I’m challenging myself to do a full data science project on a Kaggle data set in 14 days – including data understanding, preprocessing, modeling and evaluation. I’m sharing this to make sure I actually do it and to show a realistic portrayal of what is possible in 14 days if you’re not a Kaggle grandmaster.
I don’t know about you, but I’m part of the club of people who don’t get stuff done and procrastinate (or “do research”) until the deadline is fast approaching. So for this project I’m going for maximum accountability. And I’m inviting you to follow along:
Table of Contents
- Join me on this challenge
- Rules of the challenge
- The data set used
- Why the heck am I doing this to myself?
Join me on this challenge
Note: The challenge is over now, but you can still get access to all the code and updates here.
- code and/or a link to my current state of code
- interesting insights about the data, e.g. plots or first training results
- mistakes I made and tips on how to avoid or fix those in your own work
You have 2 options here:
- Code along and attempt the challenge yourself.
- Just observe and read the updates to see a realistic portrayal of data science work, no steps skipped.
- Okay, I lied, there is option 3: Switch between the two and jump in with a bit of code whenever you want. You can always take my code and change things, if you have a better idea on how to approach the topic.
You can unsubscribe at any time of course.
Rules of the challenge
Here are the simple rules:
- deadline: start on Monday, January 30th & finish on Sunday, February 12th
- limited time: I have a 9-5 job from Monday to Friday, so I really need to focus on the essentials.
- goal: Go through the stages of data understanding, modeling and evaluation. I will not have the best model out there, but every project improves our knowledge and techniques.
- no cheating: I’m not going to look at the results of other challenge participants.
- accountability: I’m sending out a daily update of my code and results for the world to judge (okay, I might be a bit nervous…)
The data set used
I’m using a synthetic data set created by Kaggle that they used in their Playground Series, which is aimed at people getting started with Kaggle challenges. The deadline for this competition is already on the 31st of January, so obviously my results will not be in time for the challenge. It is still a great data set to practice on.
The data is based on this Credit Card Fraud Detection data set, and falls in the category of anomaly detection (also called outlier detection), which is a special case of binary classification with one of the classes (the fraud cases) being much rarer than the non-fraud examples.
Why the heck am I doing this to myself?
Excellent question. This might be a terribly stressful idea and experience. Only one way to find out though.
Deadlines and keeping things moving forward are one of the big reasons why university or bootcamps often work better than self-teaching. I went to university, got my degrees, but in the end it was time for me to finally get a full-time job. I am however still far away from having learned all I want to learn & now I’m experimenting with goal setting. In the past I set monthly goals, but it was easy to fall off the bandwagon with those.
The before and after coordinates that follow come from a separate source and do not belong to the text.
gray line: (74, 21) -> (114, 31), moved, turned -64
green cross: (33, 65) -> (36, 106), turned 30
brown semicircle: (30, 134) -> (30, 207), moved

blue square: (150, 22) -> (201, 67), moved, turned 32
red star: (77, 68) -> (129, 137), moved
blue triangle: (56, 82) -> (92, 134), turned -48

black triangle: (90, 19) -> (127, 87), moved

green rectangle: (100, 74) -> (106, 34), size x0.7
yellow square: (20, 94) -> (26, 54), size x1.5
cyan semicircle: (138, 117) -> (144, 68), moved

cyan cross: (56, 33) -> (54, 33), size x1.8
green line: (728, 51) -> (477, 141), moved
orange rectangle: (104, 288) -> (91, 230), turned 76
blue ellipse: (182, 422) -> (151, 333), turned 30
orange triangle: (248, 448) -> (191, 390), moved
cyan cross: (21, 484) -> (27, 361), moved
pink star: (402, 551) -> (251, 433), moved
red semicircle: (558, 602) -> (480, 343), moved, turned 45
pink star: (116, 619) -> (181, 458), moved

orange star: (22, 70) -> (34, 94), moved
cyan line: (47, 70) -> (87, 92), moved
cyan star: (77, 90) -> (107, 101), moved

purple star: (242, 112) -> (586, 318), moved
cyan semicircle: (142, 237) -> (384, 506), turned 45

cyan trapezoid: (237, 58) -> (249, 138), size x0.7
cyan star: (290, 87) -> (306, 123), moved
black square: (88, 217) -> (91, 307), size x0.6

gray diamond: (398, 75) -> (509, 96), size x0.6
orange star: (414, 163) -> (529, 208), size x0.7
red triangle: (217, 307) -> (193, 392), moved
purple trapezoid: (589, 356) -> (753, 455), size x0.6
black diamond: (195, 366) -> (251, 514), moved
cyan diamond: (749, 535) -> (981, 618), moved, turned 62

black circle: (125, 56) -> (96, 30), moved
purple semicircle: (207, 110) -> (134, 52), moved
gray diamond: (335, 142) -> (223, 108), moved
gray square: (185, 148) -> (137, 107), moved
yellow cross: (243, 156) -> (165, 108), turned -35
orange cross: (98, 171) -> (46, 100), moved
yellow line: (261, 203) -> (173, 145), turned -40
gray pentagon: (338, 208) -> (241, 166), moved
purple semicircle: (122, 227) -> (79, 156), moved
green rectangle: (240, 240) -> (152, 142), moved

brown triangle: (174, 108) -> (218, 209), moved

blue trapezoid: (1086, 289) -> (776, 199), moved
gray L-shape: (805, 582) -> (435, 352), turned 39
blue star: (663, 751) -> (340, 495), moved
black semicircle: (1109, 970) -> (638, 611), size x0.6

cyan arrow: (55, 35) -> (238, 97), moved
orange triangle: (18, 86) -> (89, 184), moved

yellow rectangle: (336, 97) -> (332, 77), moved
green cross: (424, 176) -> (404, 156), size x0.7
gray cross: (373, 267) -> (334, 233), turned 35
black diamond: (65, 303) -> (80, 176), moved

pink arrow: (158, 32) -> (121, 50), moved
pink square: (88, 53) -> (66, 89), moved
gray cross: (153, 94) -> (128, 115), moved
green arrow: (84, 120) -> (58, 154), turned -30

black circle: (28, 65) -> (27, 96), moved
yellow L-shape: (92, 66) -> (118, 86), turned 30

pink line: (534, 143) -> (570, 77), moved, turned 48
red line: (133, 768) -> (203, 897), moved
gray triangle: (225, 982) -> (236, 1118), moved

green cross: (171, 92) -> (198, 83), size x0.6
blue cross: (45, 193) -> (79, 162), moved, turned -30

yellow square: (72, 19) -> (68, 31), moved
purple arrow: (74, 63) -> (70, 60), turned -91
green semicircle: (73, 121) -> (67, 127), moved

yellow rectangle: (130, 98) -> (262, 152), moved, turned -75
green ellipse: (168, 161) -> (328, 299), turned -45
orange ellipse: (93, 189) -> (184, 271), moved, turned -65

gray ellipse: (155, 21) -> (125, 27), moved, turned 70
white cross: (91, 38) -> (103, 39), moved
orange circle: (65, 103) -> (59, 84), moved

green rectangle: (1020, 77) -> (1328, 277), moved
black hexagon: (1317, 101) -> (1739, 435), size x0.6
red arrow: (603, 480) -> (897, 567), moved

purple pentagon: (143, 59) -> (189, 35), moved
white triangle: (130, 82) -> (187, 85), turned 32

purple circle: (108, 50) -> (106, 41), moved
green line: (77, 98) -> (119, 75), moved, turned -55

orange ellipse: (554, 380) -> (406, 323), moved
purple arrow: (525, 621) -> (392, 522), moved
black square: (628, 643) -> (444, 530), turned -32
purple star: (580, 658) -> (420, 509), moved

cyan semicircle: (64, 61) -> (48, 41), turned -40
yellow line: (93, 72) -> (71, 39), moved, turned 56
I personally love challenges. I did Advent of Code last December for example. One could also argue that me insisting on double majoring at uni was a challenge as well. Or running a half marathon as my first ever running event. There is just something about the things that seem just barely possibly out of reach (or are they in reach?) that excites me immensely.
I fail some of these challenges, because sometimes the preparation just wasn’t that great, or too many things were going on in my life. And sometimes the challenge was simply more than I could handle.
Will this one be a success?